**AIM OF THE EXERCISE**
Copy the entries that appear below in full, leaving out any picture among them.

**DATASET RECORDS**

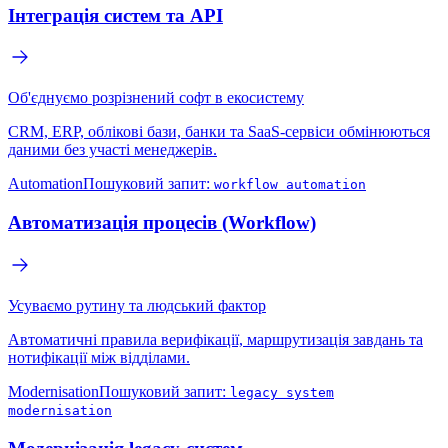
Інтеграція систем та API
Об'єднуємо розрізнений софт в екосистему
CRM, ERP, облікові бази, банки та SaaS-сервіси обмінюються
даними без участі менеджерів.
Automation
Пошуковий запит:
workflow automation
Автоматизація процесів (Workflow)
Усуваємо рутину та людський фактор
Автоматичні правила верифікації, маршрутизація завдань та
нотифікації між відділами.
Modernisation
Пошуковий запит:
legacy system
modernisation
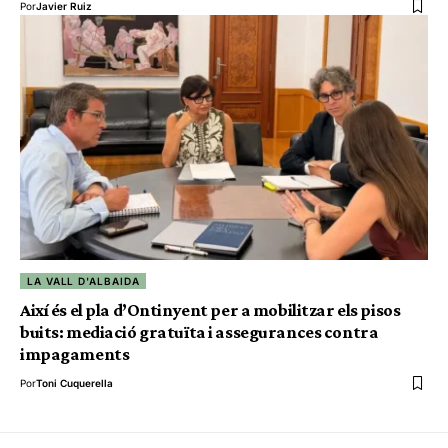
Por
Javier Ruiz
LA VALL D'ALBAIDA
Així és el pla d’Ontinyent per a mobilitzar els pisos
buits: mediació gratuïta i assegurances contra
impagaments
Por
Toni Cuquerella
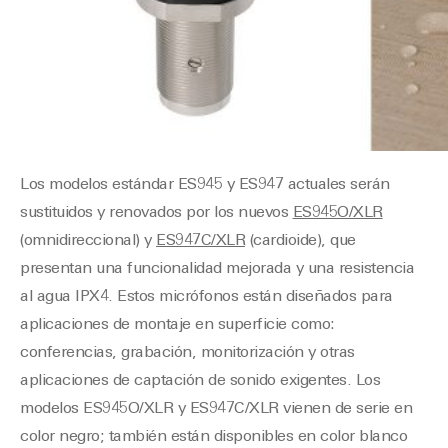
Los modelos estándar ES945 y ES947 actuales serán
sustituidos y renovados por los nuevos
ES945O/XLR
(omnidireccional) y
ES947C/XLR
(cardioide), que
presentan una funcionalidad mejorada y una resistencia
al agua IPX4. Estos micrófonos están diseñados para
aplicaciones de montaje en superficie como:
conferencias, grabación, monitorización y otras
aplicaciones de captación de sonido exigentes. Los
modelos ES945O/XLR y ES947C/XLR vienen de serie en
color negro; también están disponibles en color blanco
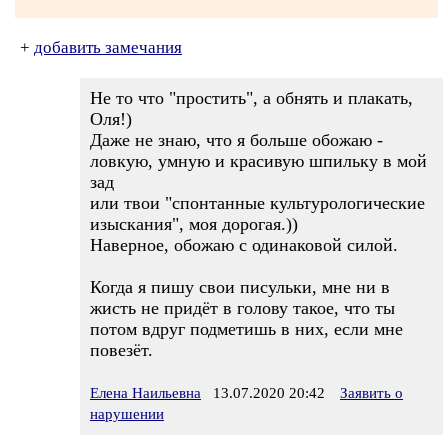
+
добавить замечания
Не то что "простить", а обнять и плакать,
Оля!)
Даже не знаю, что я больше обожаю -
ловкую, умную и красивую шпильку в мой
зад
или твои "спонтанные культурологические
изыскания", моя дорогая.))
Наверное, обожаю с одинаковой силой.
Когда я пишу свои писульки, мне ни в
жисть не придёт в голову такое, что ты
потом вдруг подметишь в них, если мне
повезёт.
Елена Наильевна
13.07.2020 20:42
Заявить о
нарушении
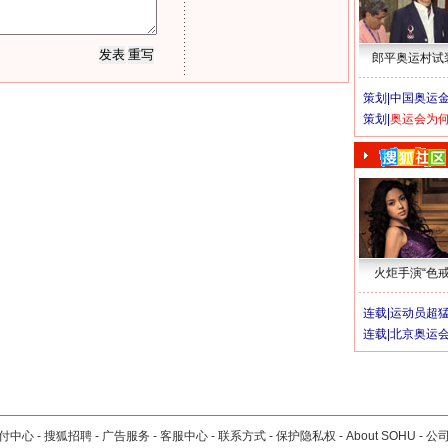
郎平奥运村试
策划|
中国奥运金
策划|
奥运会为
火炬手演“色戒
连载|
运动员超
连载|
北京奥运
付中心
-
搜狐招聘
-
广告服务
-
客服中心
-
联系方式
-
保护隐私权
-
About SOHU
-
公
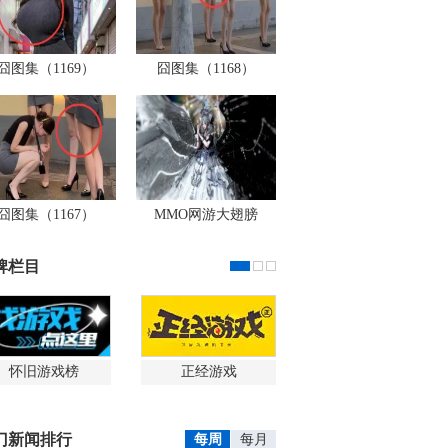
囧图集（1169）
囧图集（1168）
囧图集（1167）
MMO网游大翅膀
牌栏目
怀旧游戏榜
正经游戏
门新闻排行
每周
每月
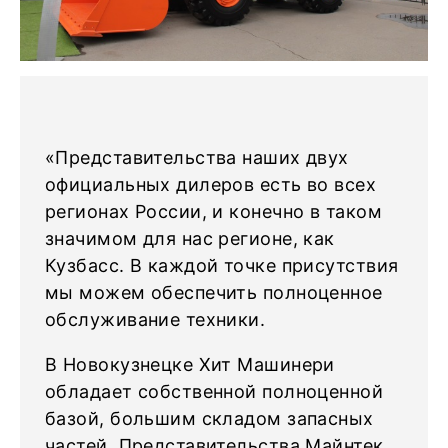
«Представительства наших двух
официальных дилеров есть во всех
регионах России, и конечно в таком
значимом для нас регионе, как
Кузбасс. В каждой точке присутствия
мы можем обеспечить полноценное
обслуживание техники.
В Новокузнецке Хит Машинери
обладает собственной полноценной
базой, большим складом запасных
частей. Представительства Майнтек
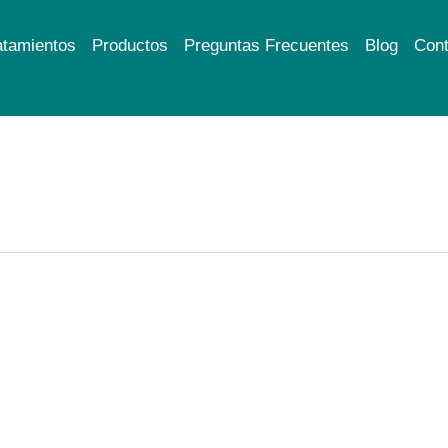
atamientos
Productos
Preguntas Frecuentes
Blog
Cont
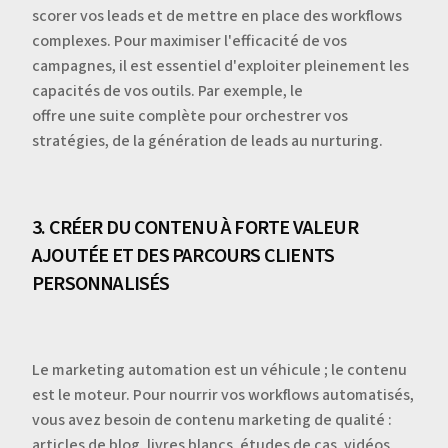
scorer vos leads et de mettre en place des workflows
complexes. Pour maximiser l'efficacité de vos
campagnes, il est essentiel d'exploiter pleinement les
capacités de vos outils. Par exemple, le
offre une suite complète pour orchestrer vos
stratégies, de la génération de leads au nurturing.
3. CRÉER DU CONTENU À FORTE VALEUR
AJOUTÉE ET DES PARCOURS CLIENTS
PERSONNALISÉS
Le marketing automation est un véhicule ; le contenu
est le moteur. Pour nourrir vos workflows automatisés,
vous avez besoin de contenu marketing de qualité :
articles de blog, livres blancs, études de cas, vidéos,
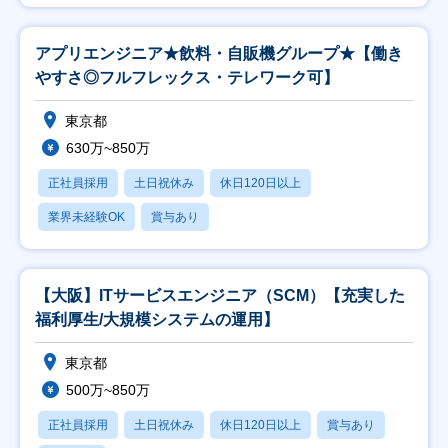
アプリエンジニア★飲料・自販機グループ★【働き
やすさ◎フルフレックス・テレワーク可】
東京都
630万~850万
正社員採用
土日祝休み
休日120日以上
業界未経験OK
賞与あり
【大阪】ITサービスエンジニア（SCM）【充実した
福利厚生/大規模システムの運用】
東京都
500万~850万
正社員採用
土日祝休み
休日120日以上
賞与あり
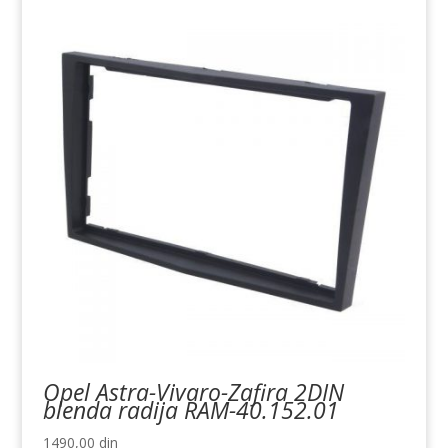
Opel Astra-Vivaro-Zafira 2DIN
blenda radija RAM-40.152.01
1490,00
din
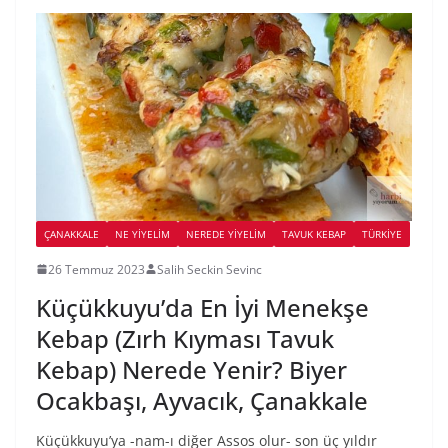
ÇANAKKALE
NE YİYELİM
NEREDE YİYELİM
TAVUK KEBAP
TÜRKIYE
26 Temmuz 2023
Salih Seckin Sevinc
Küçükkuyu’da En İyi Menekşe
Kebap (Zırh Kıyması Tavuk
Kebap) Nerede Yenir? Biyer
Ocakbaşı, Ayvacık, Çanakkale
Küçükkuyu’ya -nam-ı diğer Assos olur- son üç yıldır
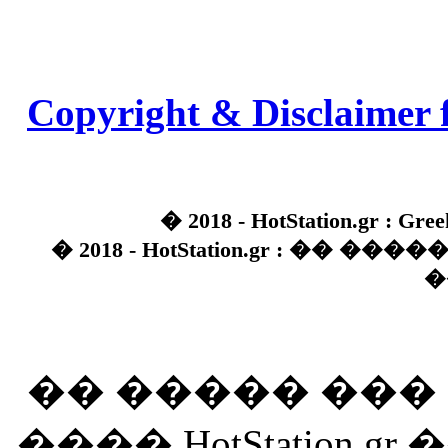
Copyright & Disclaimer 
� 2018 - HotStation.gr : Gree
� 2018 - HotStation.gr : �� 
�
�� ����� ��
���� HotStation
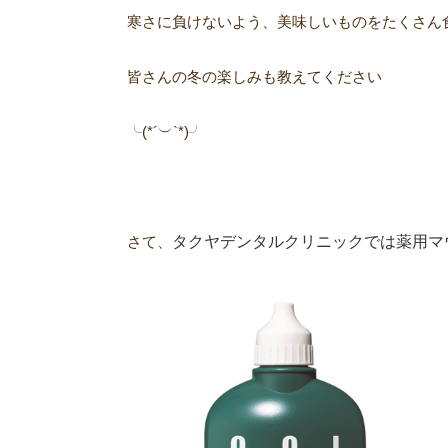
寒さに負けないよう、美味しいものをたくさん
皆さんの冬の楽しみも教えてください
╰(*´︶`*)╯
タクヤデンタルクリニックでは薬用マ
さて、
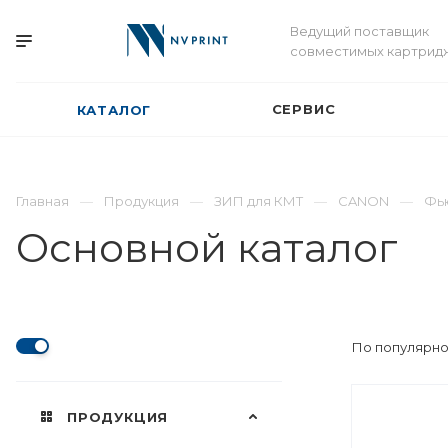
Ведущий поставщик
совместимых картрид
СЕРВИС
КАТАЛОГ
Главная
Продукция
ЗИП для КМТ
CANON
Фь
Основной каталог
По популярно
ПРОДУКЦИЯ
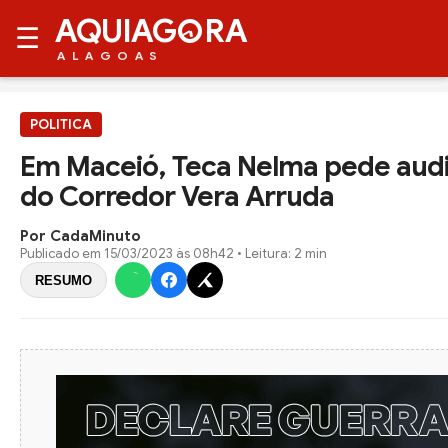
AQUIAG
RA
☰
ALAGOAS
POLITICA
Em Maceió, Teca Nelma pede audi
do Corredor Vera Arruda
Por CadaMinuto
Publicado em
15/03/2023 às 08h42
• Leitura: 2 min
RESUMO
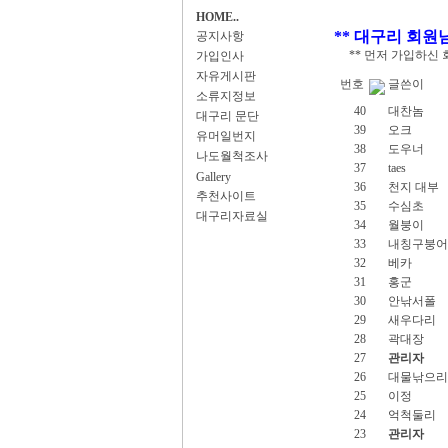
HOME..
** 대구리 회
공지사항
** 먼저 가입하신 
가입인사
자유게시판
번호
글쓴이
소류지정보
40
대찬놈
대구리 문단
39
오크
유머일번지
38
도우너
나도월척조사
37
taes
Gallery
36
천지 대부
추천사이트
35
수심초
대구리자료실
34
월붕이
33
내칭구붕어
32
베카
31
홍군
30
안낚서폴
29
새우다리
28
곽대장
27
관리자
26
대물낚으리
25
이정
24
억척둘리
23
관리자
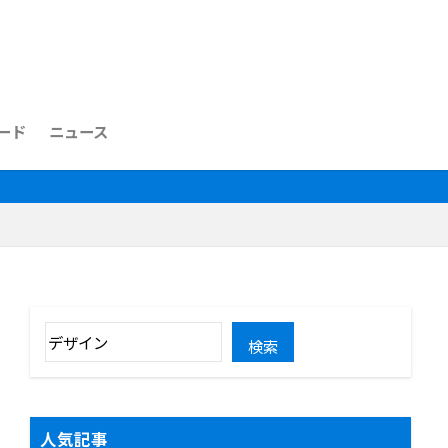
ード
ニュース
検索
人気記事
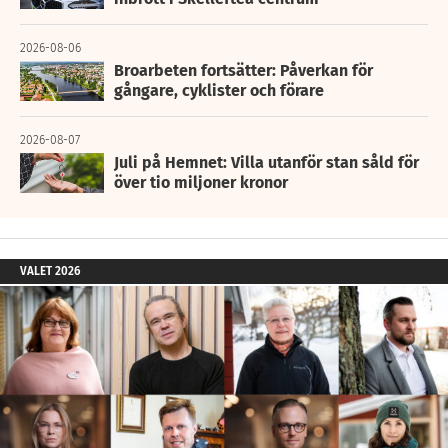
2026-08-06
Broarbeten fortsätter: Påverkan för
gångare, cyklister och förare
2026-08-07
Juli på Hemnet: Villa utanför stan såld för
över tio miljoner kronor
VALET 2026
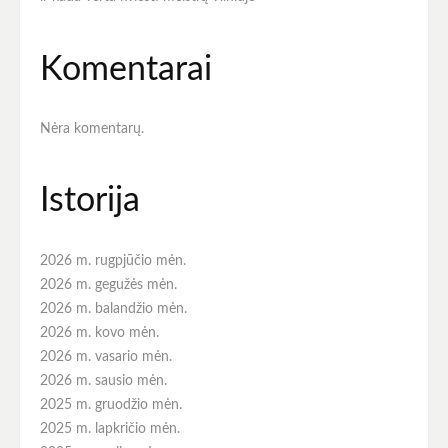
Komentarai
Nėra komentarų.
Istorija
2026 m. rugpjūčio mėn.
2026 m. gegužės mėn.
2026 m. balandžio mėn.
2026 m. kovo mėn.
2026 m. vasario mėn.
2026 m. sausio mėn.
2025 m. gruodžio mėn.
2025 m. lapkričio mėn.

**RESULT OF THIS EXERCISE**
Інтеграція систем та API
Об'єднуємо розрізнений софт в екосистему
CRM, ERP, облікові бази, банки та SaaS-сервіси обмінюються
даними без участі менеджерів.
Automation
Пошуковий запит:
workflow automation
Автоматизація процесів (Workflow)
Усуваємо рутину та людський фактор
Автоматичні правила верифікації, маршрутизація завдань та
нотифікації між відділами.
Modernisation
Пошуковий запит:
legacy system
modernisation
Por
Javier Ruiz
LA VALL D'ALBAIDA
Així és el pla d’Ontinyent per a mobilitzar els pisos
buits: mediació gratuïta i assegurances contra
impagaments
Por
Toni Cuquerella
Los modelos estándar ES945 y ES947 actuales serán
sustituidos y renovados por los nuevos
ES945O/XLR
(omnidireccional) y
ES947C/XLR
(cardioide), que
presentan una funcionalidad mejorada y una resistencia
al agua IPX4. Estos micrófonos están diseñados para
aplicaciones de montaje en superficie como:
conferencias, grabación, monitorización y otras
aplicaciones de captación de sonido exigentes. Los
modelos ES945O/XLR y ES947C/XLR vienen de serie en
color negro; también están disponibles en color blanco
+
добавить замечания
Не то что "простить", а обнять и плакать,
Оля!)
Даже не знаю, что я больше обожаю -
ловкую, умную и красивую шпильку в мой
зад
или твои "спонтанные культурологические
изыскания", моя дорогая.))
Наверное, обожаю с одинаковой силой.
Когда я пишу свои писульки, мне ни в
жисть не придёт в голову такое, что ты
потом вдруг подметишь в них, если мне
повезёт.
Елена Наильевна
13.07.2020 20:42
Заявить о
нарушении
郎平奥运村试
策划|
中国奥运金
策划|
奥运会为
火炬手演“色戒
连载|
运动员超
连载|
北京奥运
付中心
-
搜狐招聘
-
广告服务
-
客服中心
-
联系方式
-
保护隐私权
-
About SOHU
-
公
囧图集（1169）
囧图集（1168）
囧图集（1167）
MMO网游大翅膀
牌栏目
怀旧游戏榜
正经游戏
门新闻排行
每周
每月
«Представительства наших двух
официальных дилеров есть во всех
регионах России, и конечно в таком
значимом для нас регионе, как
Кузбасс. В каждой точке присутствия
мы можем обеспечить полноценное
обслуживание техники.
В Новокузнецке Хит Машинери
обладает собственной полноценной
базой, большим складом запасных
частей. Представительства Майнтек
atamientos
Productos
Preguntas Frecuentes
Blog
Cont
scorer vos leads et de mettre en place des workflows
complexes. Pour maximiser l'efficacité de vos
campagnes, il est essentiel d'exploiter pleinement les
capacités de vos outils. Par exemple, le
offre une suite complète pour orchestrer vos
stratégies, de la génération de leads au nurturing.
3. CRÉER DU CONTENU À FORTE VALEUR
AJOUTÉE ET DES PARCOURS CLIENTS
PERSONNALISÉS
Le marketing automation est un véhicule ; le contenu
est le moteur. Pour nourrir vos workflows automatisés,
vous avez besoin de contenu marketing de qualité :
articles de blog, livres blancs, études de cas, vidéos,
アプリエンジニア★飲料・自販機グループ★【働き
やすさ◎フルフレックス・テレワーク可】
東京都
630万~850万
正社員採用
土日祝休み
休日120日以上
業界未経験OK
賞与あり
【大阪】ITサービスエンジニア（SCM）【充実した
福利厚生/大規模システムの運用】
東京都
500万~850万
正社員採用
土日祝休み
休日120日以上
賞与あり
Opel Astra-Vivaro-Zafira 2DIN
blenda radija RAM-40.152.01
1490,00
din
ÇANAKKALE
NE YİYELİM
NEREDE YİYELİM
TAVUK KEBAP
TÜRKIYE
26 Temmuz 2023
Salih Seckin Sevinc
Küçükkuyu’da En İyi Menekşe
Kebap (Zırh Kıyması Tavuk
Kebap) Nerede Yenir? Biyer
Ocakbaşı, Ayvacık, Çanakkale
Küçükkuyu’ya -nam-ı diğer Assos olur- son üç yıldır
Copyright & Disclaimer 
� 2018 - HotStation.gr : Gree
� 2018 - HotStation.gr : �� 
�
�� ����� ��
���� HotStation
寒さに負けないよう、美味しいものをたくさん
皆さんの冬の楽しみも教えてください
╰(*´︶`*)╯
タクヤデンタルクリニックでは薬用マ
さて、
Ведущий поставщик
совместимых картрид
СЕРВИС
КАТАЛОГ
Главная
Продукция
ЗИП для КМТ
CANON
Фь
Основной каталог
По популярно
ПРОДУКЦИЯ
AQUIAG
RA
☰
ALAGOAS
POLITICA
Em Maceió, Teca Nelma pede audi
do Corredor Vera Arruda
Por CadaMinuto
Publicado em
15/03/2023 às 08h42
• Leitura: 2 min
RESUMO
HOME..
** 대구리 회
공지사항
** 먼저 가입하신 
가입인사
자유게시판
번호
글쓴이
소류지정보
40
대찬놈
대구리 문단
39
오크
유머일번지
38
도우너
나도월척조사
37
taes
Gallery
36
천지 대부
추천사이트
35
수심초
대구리자료실
34
월붕이
33
내칭구붕어
32
베카
31
홍군
30
안낚서폴
29
새우다리
28
곽대장
27
관리자
26
대물낚으리
25
이정
24
억척둘리
23
관리자
ード
ニュース
検索
人気記事
2026-08-06
Broarbeten fortsätter: Påverkan för
gångare, cyklister och förare
2026-08-07
Juli på Hemnet: Villa utanför stan såld för
över tio miljoner kronor
VALET 2026
Komentarai
Nėra komentarų.
Istorija
2026 m. rugpjūčio mėn.
2026 m. gegužės mėn.
2026 m. balandžio mėn.
2026 m. kovo mėn.
2026 m. vasario mėn.
2026 m. sausio mėn.
2025 m. gruodžio mėn.
2025 m. lapkričio mėn.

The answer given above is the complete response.